Thursday, April 25, 2013

To honour or not to honour - that is the question.

On Anzac Day I honour all those who have suffered in war; soldiers and civilians alike because we labour under an illusion that soldiers are the ones who fight and win wars when they are merely participants, like everyone else caught up in it.

The civilians are too easily forgotten, the women, the children, the aged, the infirm were those who most often demonstrated heroism in their bid to survive.

They did not have a system of support as soldiers did and their courage and integrity are mostly ignored and forgotten, unless one trawls through photographs of war and sees them - making their way across devastated fields, through destroyed villages and towns, gaunt, by the side of roads choked with military weaponry, and broken, in the graveyards and hospitals.

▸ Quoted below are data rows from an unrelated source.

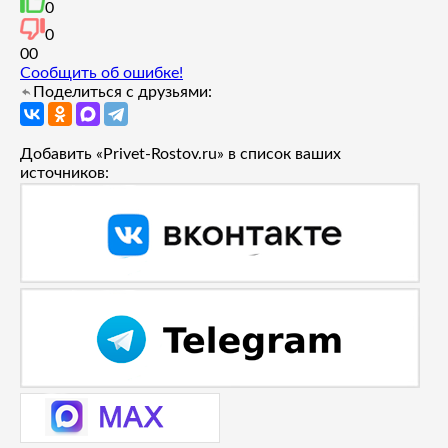
0
0
0
0
Сообщить об ошибке!
Поделиться с друзьями:
Добавить «Privet-Rostov.ru» в список ваших
источников: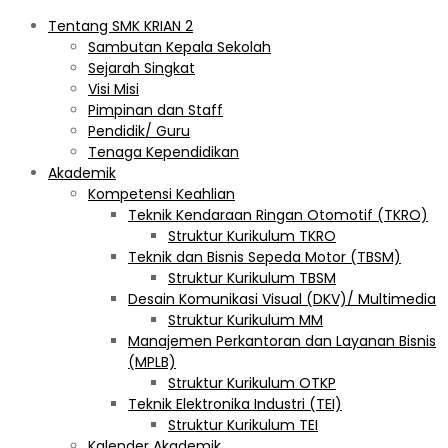
Tentang SMK KRIAN 2
Sambutan Kepala Sekolah
Sejarah Singkat
Visi Misi
Pimpinan dan Staff
Pendidik/ Guru
Tenaga Kependidikan
Akademik
Kompetensi Keahlian
Teknik Kendaraan Ringan Otomotif (TKRO)
Struktur Kurikulum TKRO
Teknik dan Bisnis Sepeda Motor (TBSM)
Struktur Kurikulum TBSM
Desain Komunikasi Visual (DKV)/ Multimedia
Struktur Kurikulum MM
Manajemen Perkantoran dan Layanan Bisnis
(MPLB)
Struktur Kurikulum OTKP
Teknik Elektronika Industri (TEI)
Struktur Kurikulum TEI
Kalender Akademik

And the women who worked and raised families alone and often with great suffering as their men went off to war to fight sometimes for freedom, but often for the machinations and manipulations of hegemonic leaders, deranged tyrants and opportunistic governments.

I hope for a world where wars are infrequent and are never waged by choice as so many illegal, immoral and unnecessary wars have been waged in the past decades... and still are. Anzac Day and any day which supposedly 'honours' those who fight in war would be more of an honour if we had no war.

Until that time there is a question as to whether or not the remembering and 'honouring' does more harm than good.